Desfaçam-se os zeros que dissolvem o futuro. São precisas todas as absolvições que a carne pode amadurecer. Todos os nasceres do sol que os sonhos congeminam, a jeito de o dia ser terapêutico. Nas balanças, sopesem-se os sobressaltos espúrios, as angústias descontratadas, os processos de intenção que atravessam um ermo lugar, a tremenda mania de sermos maiores do que a nossa silhueta.

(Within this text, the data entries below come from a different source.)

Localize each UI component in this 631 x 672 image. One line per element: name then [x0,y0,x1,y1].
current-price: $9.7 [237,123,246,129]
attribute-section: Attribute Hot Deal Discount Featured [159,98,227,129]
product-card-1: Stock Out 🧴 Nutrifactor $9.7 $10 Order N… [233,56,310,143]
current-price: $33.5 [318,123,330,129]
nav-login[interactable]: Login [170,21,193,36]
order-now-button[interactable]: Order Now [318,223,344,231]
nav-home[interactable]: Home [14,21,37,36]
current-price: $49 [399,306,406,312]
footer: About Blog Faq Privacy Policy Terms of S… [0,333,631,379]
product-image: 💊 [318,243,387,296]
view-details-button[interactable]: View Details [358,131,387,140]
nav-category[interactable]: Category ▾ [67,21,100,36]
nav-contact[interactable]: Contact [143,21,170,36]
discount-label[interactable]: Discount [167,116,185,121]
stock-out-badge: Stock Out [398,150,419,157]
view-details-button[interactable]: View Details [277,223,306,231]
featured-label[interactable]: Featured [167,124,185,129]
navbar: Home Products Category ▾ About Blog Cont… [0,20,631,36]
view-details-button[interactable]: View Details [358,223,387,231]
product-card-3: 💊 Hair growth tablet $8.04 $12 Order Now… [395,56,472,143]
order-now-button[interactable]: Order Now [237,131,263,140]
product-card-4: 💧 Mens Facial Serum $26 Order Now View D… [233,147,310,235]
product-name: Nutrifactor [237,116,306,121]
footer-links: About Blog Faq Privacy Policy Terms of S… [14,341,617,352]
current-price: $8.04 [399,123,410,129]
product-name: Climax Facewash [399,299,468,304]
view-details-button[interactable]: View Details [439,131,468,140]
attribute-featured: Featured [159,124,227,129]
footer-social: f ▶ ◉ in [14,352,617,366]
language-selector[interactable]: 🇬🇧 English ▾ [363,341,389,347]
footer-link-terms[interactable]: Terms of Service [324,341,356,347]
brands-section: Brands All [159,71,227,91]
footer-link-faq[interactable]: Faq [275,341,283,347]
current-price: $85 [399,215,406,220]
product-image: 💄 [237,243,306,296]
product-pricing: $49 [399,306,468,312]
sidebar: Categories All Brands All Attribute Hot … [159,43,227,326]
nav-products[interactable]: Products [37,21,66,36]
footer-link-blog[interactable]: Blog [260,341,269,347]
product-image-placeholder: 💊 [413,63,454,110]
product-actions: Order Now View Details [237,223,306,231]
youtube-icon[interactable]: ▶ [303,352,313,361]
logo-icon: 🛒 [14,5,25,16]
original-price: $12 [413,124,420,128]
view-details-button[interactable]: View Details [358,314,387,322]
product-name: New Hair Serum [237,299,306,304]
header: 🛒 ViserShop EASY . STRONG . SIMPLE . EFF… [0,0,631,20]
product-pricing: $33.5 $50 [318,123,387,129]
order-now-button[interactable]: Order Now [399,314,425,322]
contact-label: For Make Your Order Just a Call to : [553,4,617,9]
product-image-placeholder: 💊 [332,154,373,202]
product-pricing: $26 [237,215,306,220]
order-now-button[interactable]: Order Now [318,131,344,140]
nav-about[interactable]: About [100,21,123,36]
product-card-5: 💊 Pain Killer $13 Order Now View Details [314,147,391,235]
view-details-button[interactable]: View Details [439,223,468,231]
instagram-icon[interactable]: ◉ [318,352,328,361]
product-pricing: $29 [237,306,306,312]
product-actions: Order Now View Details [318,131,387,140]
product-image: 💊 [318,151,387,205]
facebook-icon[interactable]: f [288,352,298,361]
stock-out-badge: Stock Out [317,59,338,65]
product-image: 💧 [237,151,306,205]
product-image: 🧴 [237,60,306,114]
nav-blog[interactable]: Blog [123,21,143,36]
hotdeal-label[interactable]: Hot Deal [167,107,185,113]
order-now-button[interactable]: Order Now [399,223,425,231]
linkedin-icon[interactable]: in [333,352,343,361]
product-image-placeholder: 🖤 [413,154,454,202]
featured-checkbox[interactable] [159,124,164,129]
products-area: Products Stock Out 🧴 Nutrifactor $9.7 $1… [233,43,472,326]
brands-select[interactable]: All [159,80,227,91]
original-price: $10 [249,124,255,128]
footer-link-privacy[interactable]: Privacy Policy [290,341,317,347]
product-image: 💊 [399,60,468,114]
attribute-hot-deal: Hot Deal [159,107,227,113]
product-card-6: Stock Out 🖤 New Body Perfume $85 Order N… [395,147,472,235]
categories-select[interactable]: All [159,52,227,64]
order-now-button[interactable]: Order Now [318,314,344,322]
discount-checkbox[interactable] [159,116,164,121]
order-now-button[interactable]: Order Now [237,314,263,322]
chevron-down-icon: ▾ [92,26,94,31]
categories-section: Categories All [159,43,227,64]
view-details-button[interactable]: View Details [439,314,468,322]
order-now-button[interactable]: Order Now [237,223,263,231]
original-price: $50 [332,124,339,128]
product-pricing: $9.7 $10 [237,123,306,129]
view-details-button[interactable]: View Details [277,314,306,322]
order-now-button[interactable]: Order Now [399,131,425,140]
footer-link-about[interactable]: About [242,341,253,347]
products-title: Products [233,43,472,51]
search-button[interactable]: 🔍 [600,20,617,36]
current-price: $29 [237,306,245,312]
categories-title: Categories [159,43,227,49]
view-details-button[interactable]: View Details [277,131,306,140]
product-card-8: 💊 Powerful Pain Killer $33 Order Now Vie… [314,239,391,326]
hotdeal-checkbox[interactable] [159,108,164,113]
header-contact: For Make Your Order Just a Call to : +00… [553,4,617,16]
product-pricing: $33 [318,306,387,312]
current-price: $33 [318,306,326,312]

Tomamos o lugar de um fiorde, o vento frio que trespassa a pele e magoa a carne; e, todavia, o lugar antípoda oferece-se, demiúrgico, como o segredo que confia a fonte criadora. Tudo se recompõe, nas artes à prova de inventário, em sucessivas convulsões que animam o sangue arrefecido. Não são lugares devastados que desfilam no estirador onde se reinventam. Não são rios desesperançados que correm vagarosamente para a foz, malparados no estuário que amplia o pôr-do-sol e disfarça a sua putrefação.
Se a manhã não intimidasse, seríamos eloquentes como somos ao nascer. Não podemos desaproveitar a bondade do tempo. Não podemos ser passivos perante os legados que tutelamos. Por mais que a vida seja um esgrima contínuo e as feridas se acumulem numa demanda de cicatrizes, há o demais – o avivar da luz que se abate em pinceladas que assentam na pele, as estrofes que se aninham contra o mau uso do idioma, uma derradeira centelha que afinal é apenas mais uma, e de véspera, antes que outra venha e seja, também ela, a véspera de um acontecimento qualquer, e o dever de continuar a falar em vésperas sem escrutínio. Não somos demissionários do devir. Não somos autores, por capitulação, do destrate do tempo que se faz ávido nas mãos suadas. Somos rostos e braços e torso e pernas e pensamento e sexo e alma, inteira ou por frações, e por junto não devemos nada ao passado. Não interessa a contabilidade mesquinha com zeros a sucederem-se no horizonte. Não contamos as ninharias que tomam de assalto a atenção, a elas dedicamos a mais sincera desatenção – a melhor homenagem que lhes pode ser tributada. Antes que de nós sobrem as cinzas crepusculares, uma distante desmemória do esquecimento que passamos a ser. Pois que à morte, deixamos de ser.
Na aritmética da vida, deixamos de contar com os zeros. A contagem começa no um.